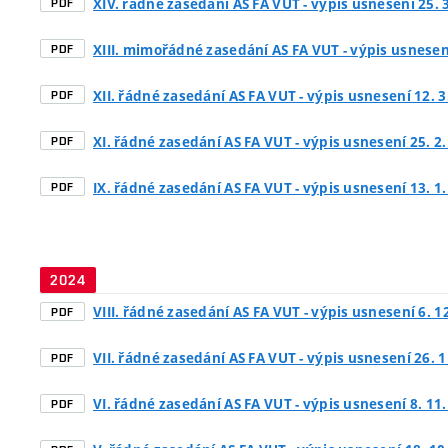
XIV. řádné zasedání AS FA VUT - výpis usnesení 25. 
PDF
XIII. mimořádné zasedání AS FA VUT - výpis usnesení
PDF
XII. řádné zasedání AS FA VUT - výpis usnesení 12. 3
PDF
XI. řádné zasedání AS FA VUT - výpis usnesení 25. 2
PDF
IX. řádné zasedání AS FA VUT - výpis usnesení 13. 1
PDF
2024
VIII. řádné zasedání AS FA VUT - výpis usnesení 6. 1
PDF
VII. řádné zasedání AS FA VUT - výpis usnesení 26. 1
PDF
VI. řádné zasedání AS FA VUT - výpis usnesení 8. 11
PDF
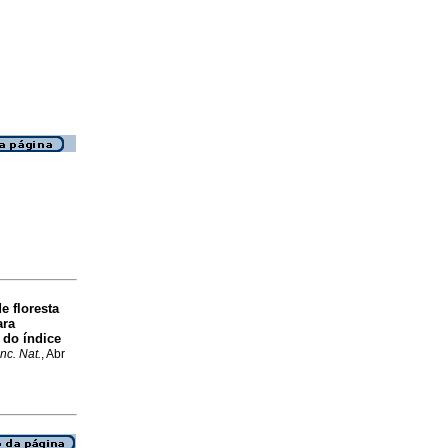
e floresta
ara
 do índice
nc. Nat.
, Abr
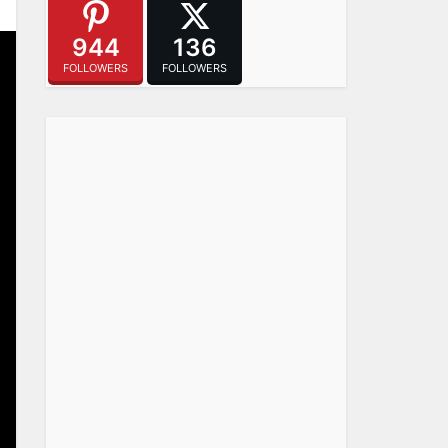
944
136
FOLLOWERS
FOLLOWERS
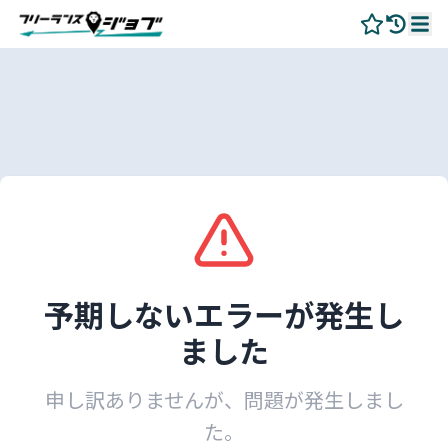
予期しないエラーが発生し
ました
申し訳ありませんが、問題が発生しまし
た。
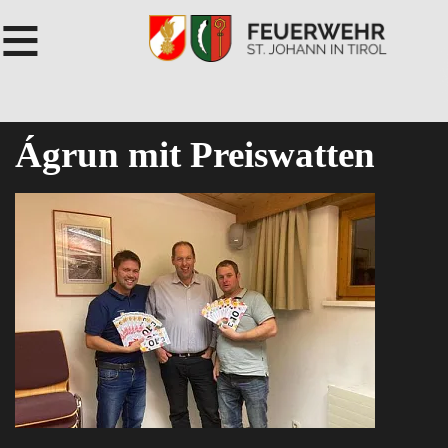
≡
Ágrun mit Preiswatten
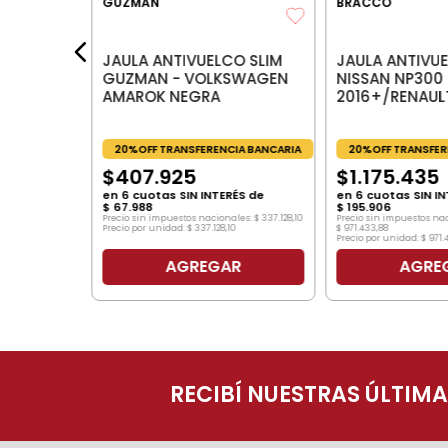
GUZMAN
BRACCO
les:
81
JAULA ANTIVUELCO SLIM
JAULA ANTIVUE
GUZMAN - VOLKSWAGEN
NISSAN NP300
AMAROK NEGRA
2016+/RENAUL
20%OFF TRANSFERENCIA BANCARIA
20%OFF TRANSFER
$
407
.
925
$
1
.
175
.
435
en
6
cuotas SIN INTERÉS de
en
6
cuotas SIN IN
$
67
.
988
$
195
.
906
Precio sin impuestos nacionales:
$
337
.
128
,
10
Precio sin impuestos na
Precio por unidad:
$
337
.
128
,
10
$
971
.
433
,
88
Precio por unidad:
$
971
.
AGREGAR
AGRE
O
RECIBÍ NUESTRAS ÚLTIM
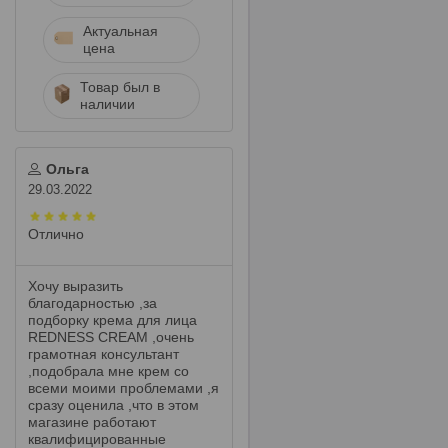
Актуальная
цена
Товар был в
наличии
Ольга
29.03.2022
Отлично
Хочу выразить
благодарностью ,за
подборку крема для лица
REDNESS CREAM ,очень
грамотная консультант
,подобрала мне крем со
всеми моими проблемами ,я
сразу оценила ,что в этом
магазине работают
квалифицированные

PROBLEM
In how many lines of the records does the word "impuestos" occur? Reply with the number only.

RESPONSE FOR THIS EXERCISE
2